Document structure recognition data
────────

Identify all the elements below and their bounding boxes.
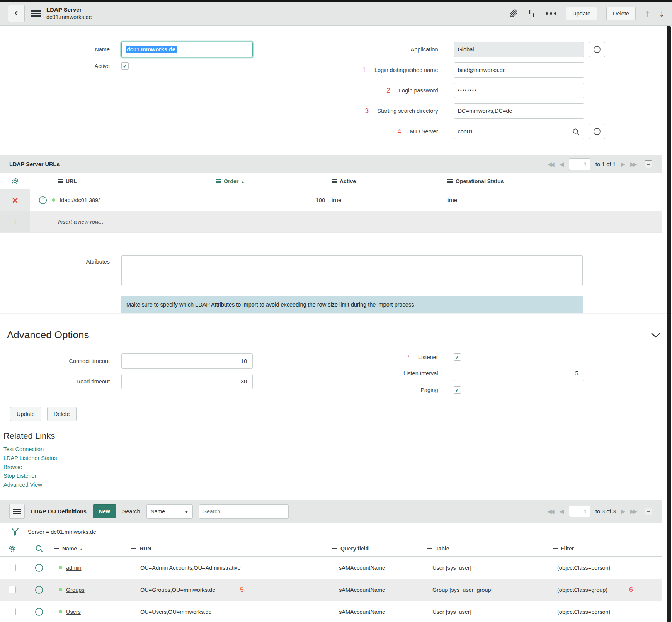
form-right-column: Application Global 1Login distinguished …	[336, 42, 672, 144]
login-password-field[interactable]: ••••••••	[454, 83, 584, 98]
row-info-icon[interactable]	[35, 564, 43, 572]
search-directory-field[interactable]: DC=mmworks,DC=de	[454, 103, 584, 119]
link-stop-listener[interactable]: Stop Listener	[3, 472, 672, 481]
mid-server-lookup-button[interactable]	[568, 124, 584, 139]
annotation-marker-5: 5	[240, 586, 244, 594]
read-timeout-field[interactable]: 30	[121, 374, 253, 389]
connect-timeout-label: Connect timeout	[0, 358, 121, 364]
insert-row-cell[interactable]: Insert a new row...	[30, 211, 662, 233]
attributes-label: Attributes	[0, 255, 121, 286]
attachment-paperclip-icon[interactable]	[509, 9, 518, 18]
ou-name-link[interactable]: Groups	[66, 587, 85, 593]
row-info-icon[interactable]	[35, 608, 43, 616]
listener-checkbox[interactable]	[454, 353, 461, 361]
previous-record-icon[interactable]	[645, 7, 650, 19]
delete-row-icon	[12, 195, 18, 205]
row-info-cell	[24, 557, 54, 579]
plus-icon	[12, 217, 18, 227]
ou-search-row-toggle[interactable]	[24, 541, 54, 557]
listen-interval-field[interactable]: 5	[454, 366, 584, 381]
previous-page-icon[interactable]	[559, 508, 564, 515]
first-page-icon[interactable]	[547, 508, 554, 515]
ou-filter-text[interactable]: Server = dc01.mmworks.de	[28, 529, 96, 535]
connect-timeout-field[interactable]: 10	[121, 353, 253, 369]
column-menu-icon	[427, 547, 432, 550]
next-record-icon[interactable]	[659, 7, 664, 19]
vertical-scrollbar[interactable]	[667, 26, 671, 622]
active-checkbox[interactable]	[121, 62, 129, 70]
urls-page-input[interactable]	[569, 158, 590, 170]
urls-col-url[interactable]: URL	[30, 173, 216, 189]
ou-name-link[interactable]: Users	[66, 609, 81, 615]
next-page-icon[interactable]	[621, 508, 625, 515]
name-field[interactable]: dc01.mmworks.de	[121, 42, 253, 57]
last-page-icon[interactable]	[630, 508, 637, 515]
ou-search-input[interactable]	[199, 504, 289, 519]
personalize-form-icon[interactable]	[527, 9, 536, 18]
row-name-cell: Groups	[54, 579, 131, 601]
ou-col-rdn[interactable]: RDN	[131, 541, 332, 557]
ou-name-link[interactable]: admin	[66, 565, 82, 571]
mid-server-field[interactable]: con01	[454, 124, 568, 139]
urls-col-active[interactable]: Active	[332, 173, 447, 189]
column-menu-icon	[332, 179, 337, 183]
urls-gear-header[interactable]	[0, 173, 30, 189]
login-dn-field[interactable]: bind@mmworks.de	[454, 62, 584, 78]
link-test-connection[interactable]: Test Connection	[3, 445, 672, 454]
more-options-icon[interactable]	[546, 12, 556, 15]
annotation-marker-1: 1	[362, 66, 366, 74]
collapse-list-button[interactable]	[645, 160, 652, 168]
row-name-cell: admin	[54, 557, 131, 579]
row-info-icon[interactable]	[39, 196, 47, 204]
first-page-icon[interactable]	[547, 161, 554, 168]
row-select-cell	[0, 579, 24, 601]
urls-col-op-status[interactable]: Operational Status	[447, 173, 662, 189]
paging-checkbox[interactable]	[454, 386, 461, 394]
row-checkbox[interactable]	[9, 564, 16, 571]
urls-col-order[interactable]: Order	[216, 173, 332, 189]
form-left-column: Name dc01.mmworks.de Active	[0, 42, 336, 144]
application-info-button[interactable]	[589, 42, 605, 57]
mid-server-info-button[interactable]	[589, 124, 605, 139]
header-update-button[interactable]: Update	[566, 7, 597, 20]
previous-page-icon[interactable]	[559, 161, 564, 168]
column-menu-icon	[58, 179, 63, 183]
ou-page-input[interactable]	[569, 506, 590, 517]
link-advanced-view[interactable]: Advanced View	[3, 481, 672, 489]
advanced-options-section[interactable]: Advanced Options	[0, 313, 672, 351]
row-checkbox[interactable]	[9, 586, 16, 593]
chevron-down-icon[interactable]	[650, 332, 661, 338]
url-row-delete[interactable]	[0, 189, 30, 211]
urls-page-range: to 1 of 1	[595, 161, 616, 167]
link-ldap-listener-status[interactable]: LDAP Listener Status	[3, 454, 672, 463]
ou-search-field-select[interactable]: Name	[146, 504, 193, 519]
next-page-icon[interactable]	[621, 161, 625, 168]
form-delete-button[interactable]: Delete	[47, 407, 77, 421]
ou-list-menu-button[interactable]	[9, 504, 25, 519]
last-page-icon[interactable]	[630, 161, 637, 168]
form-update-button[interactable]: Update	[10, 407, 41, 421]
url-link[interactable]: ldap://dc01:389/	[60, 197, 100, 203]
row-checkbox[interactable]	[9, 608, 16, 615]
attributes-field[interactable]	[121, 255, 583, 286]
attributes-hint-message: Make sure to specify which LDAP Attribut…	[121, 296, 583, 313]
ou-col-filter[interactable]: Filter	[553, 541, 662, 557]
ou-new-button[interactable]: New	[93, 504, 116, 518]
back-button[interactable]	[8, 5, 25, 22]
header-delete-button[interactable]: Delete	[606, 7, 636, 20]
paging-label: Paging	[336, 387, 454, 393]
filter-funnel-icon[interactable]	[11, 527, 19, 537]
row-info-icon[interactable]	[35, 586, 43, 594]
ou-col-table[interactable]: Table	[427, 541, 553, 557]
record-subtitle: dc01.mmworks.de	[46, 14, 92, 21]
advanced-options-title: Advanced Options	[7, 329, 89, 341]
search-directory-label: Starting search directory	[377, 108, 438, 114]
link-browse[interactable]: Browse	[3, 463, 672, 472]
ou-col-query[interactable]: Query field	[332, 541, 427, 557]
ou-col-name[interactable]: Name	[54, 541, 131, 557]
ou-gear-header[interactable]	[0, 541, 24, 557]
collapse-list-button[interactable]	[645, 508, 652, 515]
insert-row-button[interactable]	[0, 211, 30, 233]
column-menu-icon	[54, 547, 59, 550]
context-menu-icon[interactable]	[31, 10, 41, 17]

────────

# Task item
Please return every line in the data that includes the string "input".

# Completed task
urls-page-input[interactable]	[569, 158, 590, 170]
ou-search-input[interactable]	[199, 504, 289, 519]
ou-page-input[interactable]	[569, 506, 590, 517]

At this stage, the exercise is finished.